Matthew Weidner | Jun 4th, 2024
Home | RSS Feed
Keywords: rebasing, CRDTs, Operational Transformation

This blog post records some thoughts on how to architect a real-time collaborative app when you do have a central server.

It is on the speculative side, since my own experience centers on server-optional collaborative apps using CRDTs. Nonetheless, I hope that this post can provide a useful overview of different architectures, while also giving perspective on where classic CRDT/OT approaches are useful and where they might be overkill.

The architectural techniques below come from a variety of collaborative apps and devtools, summarized in the Classification Table at the end. Additionally, the following sources serve as theoretical inspiration:

Modeling Central Server Apps

Here is a simple abstract model that describes many apps with a central server and multiple users:

See caption

Bob submits a "set status" operation to the server using a form. The server processes it, updates its state, and sends the new state to Bob and Alice.
Notation: time proceeds upwards; diagonal arrows indicate network messages.

In early web apps, updating the user’s local view of the state required refreshing the page. This was true even for the user’s own operations: to perform an operation, the user’s browser would submit a form and display the returned HTML. Later, AJAX let users submit operations and receive updates without reloading the whole page, but they often still needed to wait for a response from the server before seeing the effects of their own operations.

Real-time collaborative apps like Google Docs, Figma, and many multiplayer games instead let users see their own operations immediately, without waiting for a response from the server. These instant local updates are merely optimistic—the operation might be rejected by the server, or modified by concurrent user actions—but they nevertheless improve the user experience, by reducing user-perceived latency. Real-time collaborative apps can even choose to allow offline work, by storing operations for later submission while still updating the local state immediately.

Server-Side Rebasing

Even before adding real-time collaboration, our simple abstract model hides an important challenge: What should the server do in situations like Figure 1, where Bob submits an operation that arrives after a concurrent operation from Alice?

See caption

Figure 1. Starting in state S, Bob submits operation B to the server. But before it arrives, the server processes Alice's concurrent operation A, changing the state to S + A.

The issue here is that Bob expected his operation B to apply to some state S, but it was instead applied to the state S + A. I call this server-side rebasing, by analogy with git rebasing. Depending on the details of the specific situation, the original operation B might no longer make sense in state S + A:

Here are three common solutions to the server-side rebasing challenge.

1. Serialization

In situations like Figure 1, the server rejects Bob’s operation. His client must download the new state S + A and then retry with an updated operation B'.

Examples:

I call this approach “Serialization” by analogy with SQL’s serializable isolation level.

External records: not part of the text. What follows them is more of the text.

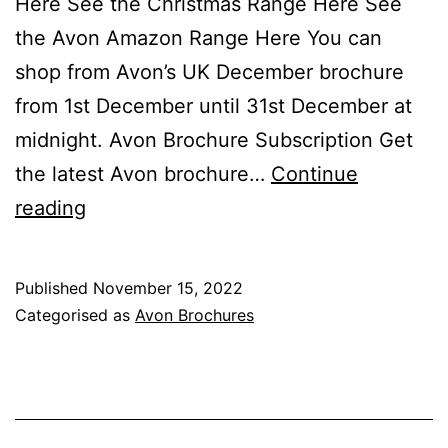
Here See the Christmas Range Here See
the Avon Amazon Range Here You can
shop from Avon’s UK December brochure
from 1st December until 31st December at
midnight. Avon Brochure Subscription Get
the latest Avon brochure…
Continue
Avon
reading
December
Brochure
Published
November 15, 2022
Campaign
Categorised as
Avon Brochures
12
2022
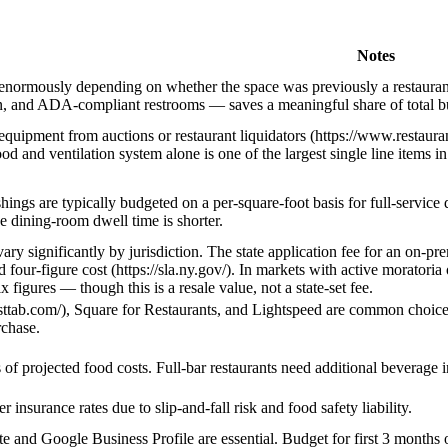
Notes
 enormously depending on whether the space was previously a restaurant
in, and ADA-compliant restrooms — saves a meaningful share of total bu
equipment from auctions or restaurant liquidators (https://www.restau
d and ventilation system alone is one of the largest single line items i
hings are typically budgeted on a per-square-foot basis for full-service
se dining-room dwell time is shorter.
vary significantly by jurisdiction. The state application fee for an on-p
d four-figure cost (https://sla.ny.gov/). In markets with active morato
x figures — though this is a resale value, not a state-set fee.
asttab.com/), Square for Restaurants, and Lightspeed are common choices
rchase.
of projected food costs. Full-bar restaurants need additional beverage 
 insurance rates due to slip-and-fall risk and food safety liability.
e and Google Business Profile are essential. Budget for first 3 months o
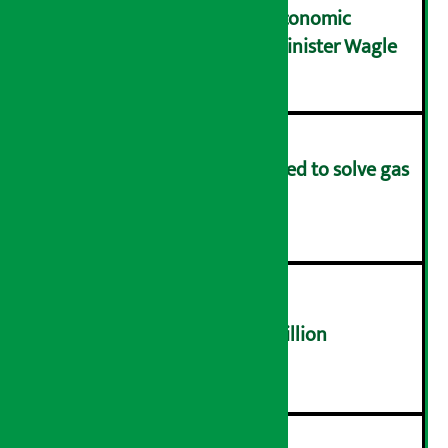
NRB needs active role in economic
transformation: Finance Minister Wagle
३
Rapid response team formed to solve gas
distribution problems
४
NEPSE trades over Rs 4.4 billion
५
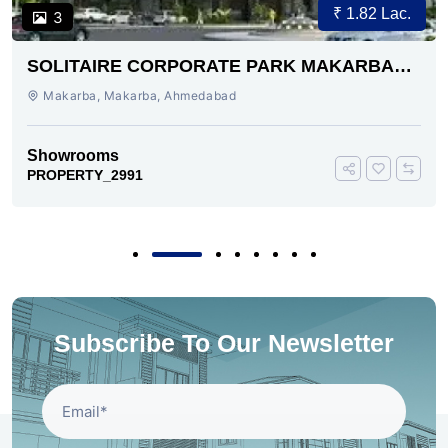
₹ 1.82 Lac.
3
SOLITAIRE CORPORATE PARK MAKARBA
AHMEDABAD
Makarba, Makarba, Ahmedabad
Showrooms
PROPERTY_2991
Subscribe To Our Newsletter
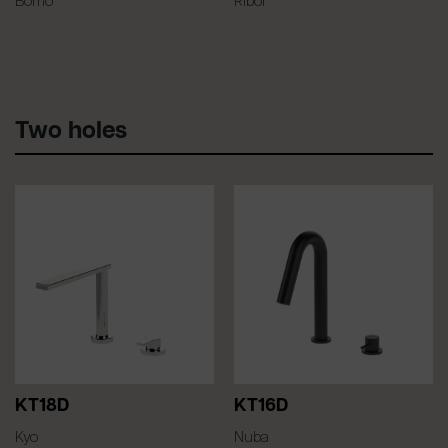
Bomo
Ribor
Two holes
KT18D
KT16D
Kyo
Nuba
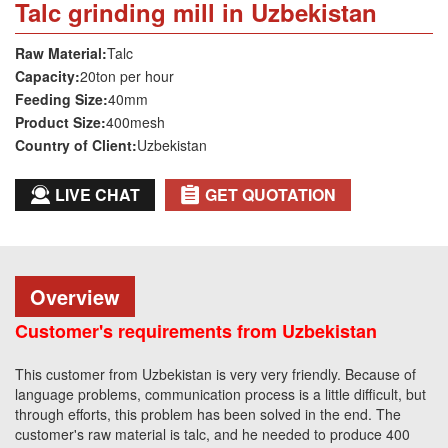
Talc grinding mill in Uzbekistan
Raw Material:
Talc
Capacity:
20ton per hour
Feeding Size:
40mm
Product Size:
400mesh
Country of Client:
Uzbekistan
LIVE CHAT
GET QUOTATION
Overview
Customer's requirements from Uzbekistan
This customer from Uzbekistan is very very friendly. Because of
language problems, communication process is a little difficult, but
through efforts, this problem has been solved in the end. The
customer's raw material is talc, and he needed to produce 400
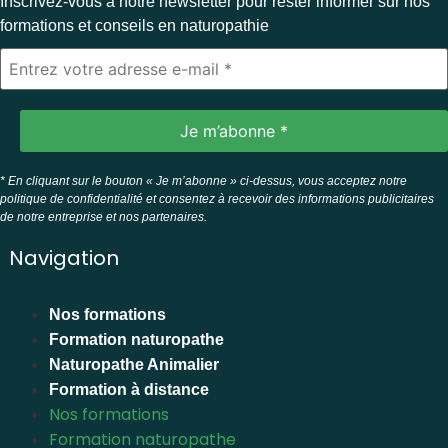
Inscrivez-vous à notre newsletter pour rester informer sur nos
formations et conseils en naturopathie
* En cliquant sur le bouton « Je m’abonne » ci-dessus, vous acceptez notre
politique de confidentialité et consentez à recevoir des informations publicitaires
de notre entreprise et nos partenaires.
Navigation
Nos formations
Formation naturopathe
Naturopathe Animalier
Formation à distance
Nos formations
Formation naturopathe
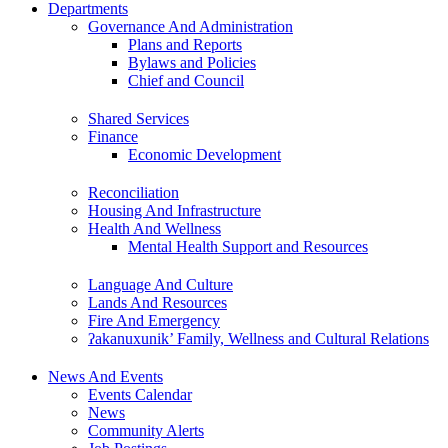
Departments
Governance And Administration
Plans and Reports
Bylaws and Policies
Chief and Council
Shared Services
Finance
Economic Development
Reconciliation
Housing And Infrastructure
Health And Wellness
Mental Health Support and Resources
Language And Culture
Lands And Resources
Fire And Emergency
ʔakanuxunik’ Family, Wellness and Cultural Relations
News And Events
Events Calendar
News
Community Alerts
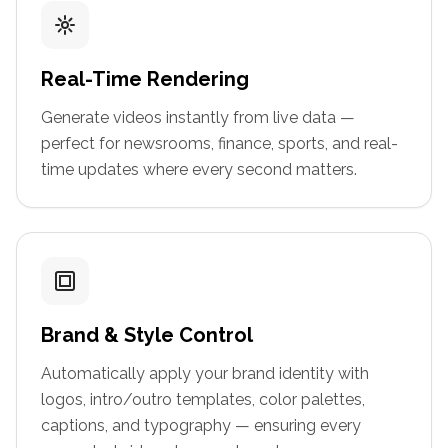
Real-Time Rendering
Generate videos instantly from live data —
perfect for newsrooms, finance, sports, and real-
time updates where every second matters.
Brand & Style Control
Automatically apply your brand identity with
logos, intro/outro templates, color palettes,
captions, and typography — ensuring every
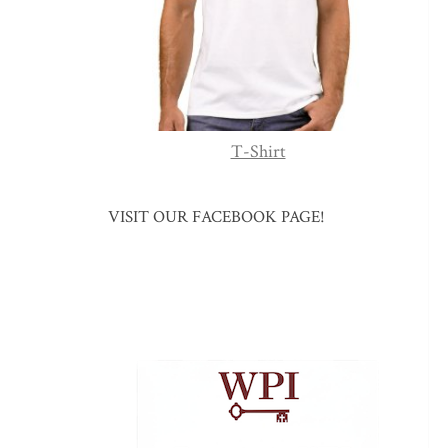
T-Shirt
VISIT OUR FACEBOOK PAGE!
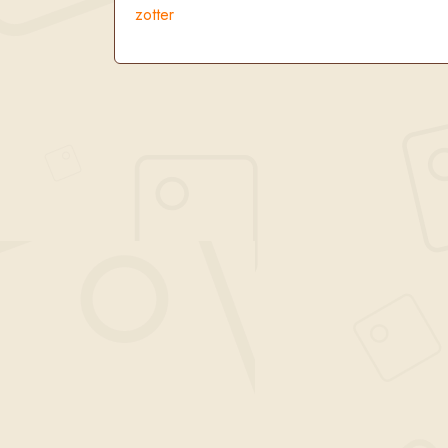
zotter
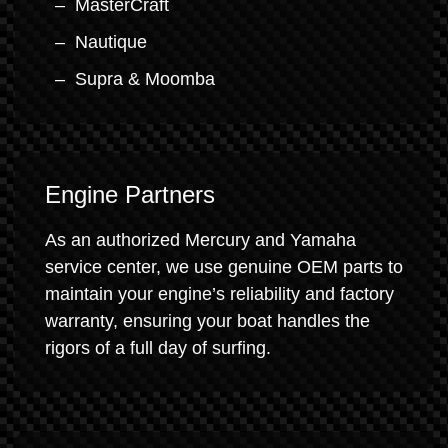
MasterCraft
Nautique
Supra & Moomba
Engine Partners
As an authorized Mercury and Yamaha
service center, we use genuine OEM parts to
maintain your engine’s reliability and factory
warranty, ensuring your boat handles the
rigors of a full day of surfing.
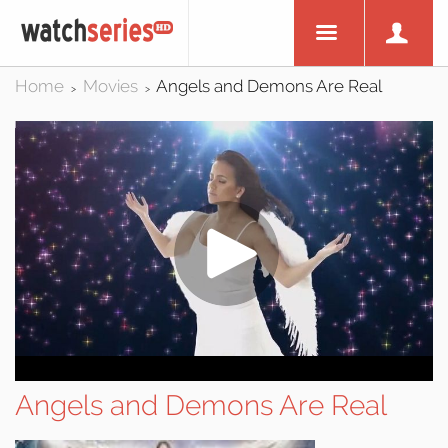
Home
Movies
Angels and Demons Are Real
>
>
Angels and Demons Are Real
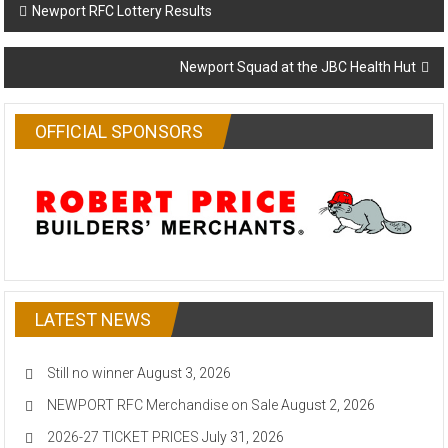
Post
Newport RFC Lottery Results
navigation
Newport Squad at the JBC Health Hut
OFFICIAL SPONSORS
LATEST NEWS
Still no winner
August 3, 2026
NEWPORT RFC Merchandise on Sale
August 2, 2026
2026-27 TICKET PRICES
July 31, 2026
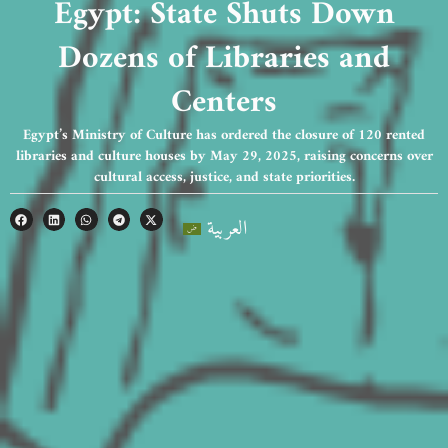
Egypt: State Shuts Down
Dozens of Libraries and
Centers
Egypt’s Ministry of Culture has ordered the closure of 120 rented
libraries and culture houses by May 29, 2025, raising concerns over
cultural access, justice, and state priorities.
العربية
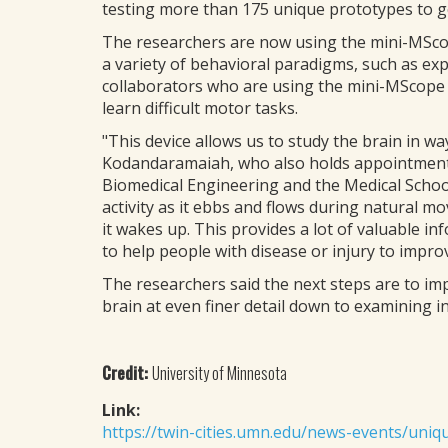
testing more than 175 unique prototypes to ge
The researchers are now using the mini-MScope
a variety of behavioral paradigms, such as ex
collaborators who are using the mini-MScope to
learn difficult motor tasks.
"This device allows us to study the brain in w
Kodandaramaiah, who also holds appointments
Biomedical Engineering and the Medical Schoo
activity as it ebbs and flows during natural m
it wakes up. This provides a lot of valuable in
to help people with disease or injury to improve
The researchers said the next steps are to im
brain at even finer detail down to examining i
Credit:
University of Minnesota
Link:
https://twin-cities.umn.edu/news-events/uniq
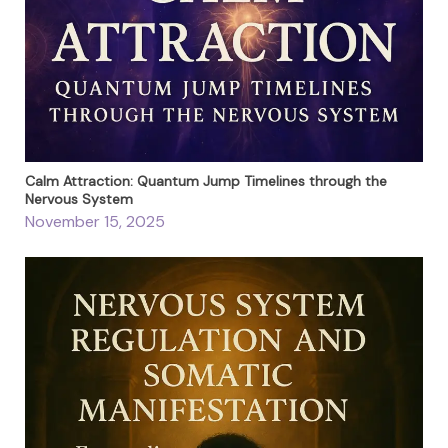
Calm Attraction: Quantum Jump Timelines through the
Nervous System
November 15, 2025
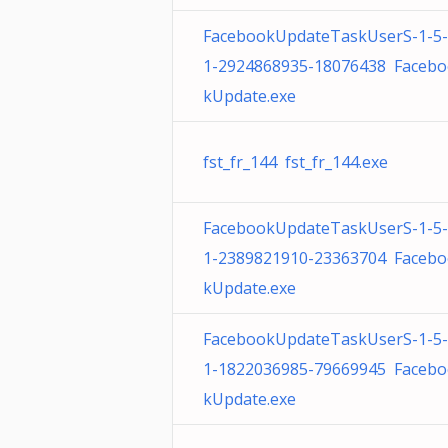
FacebookUpdateTaskUserS-1-5
1-2924868935-18076438 Faceb
kUpdate.exe
fst_fr_144 fst_fr_144.exe
FacebookUpdateTaskUserS-1-5
1-2389821910-23363704 Faceb
kUpdate.exe
FacebookUpdateTaskUserS-1-5
1-1822036985-79669945 Faceb
kUpdate.exe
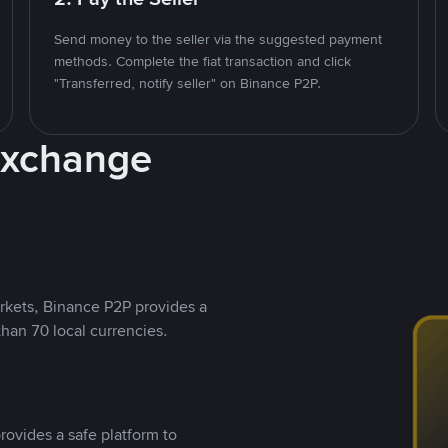
Send money to the seller via the suggested payment
methods. Complete the fiat transaction and click
"Transferred, notify seller" on Binance P2P.
Exchange
rkets, Binance P2P provides a
than 70 local currencies.
rovides a safe platform to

Note that serialization does not actually solve the rebasing problem; it just defers it to clients, who must rebase the operations themselves. Also, in apps with many active users, frequent rejections can lead to performance issues and even lock out users—see StepWise’s ProseMirror blog post.

2. CRDT-ish

Operations are designed to “make sense” as-is, even when applied to a slightly newer state. That is, in situations like Figure 1, the server applies operation B directly to the state S + A and hopes that the result looks reasonable to users.

Examples:

I call this approach “CRDT-ish” because CRDTs also use operations that can be applied as-is to newer states. Thus studying CRDT techniques can help you design operations that “make sense” like in the examples above.

Note that you don’t need to use literal CRDTs, which are often overkill in a central server app. In particular, your operations don’t need to satisfy CRDTs’ strict algebraic requirements (commutativity / lattice axioms). Whether operations “make sense” in new states is instead a fuzzy, app-specific question: it depends on your app’s business logic and what users expect to happen, and it’s okay to be imperfect.

I personally find designing CRDT-ish operations a lot of fun, though it can require a special way of thinking. From the server’s perspective, it just needs to apply operations to its state in serial order, which is dead simple.

Performance-wise, literal CRDTs were historically criticized for storing lots of metadata. This is less of a problem with modern implementations, and the central server can help if needed.

3. OT-ish

In situations like Figure 1, the server transforms B against A, computing a new operation B' that is actually applied to the state. More generally, the server applies a transformation function T to each intervening concurrent operation in order:

Bob submits operation B. Concurrently, other users submit operations A1, A2, ..., An, which arrive at the server first (in that order). The server transforms B against each intervening concurrent operation in order: B' = T(B, A1), B'' = T(B', A2), ..., B^(n) = T(B^(n-1), An). It then applies the transformed B^(n) to the state.

Examples:

I call this approach “OT-ish” because Operational Transformation (OT) systems also transform each operation against intervening concurrent operations. As in the previous section, literal OT algorithms are probably overkill. In particular, your transformation function doesn’t need to satisfy OT’s strict algebraic requirements (the Transformation Properties).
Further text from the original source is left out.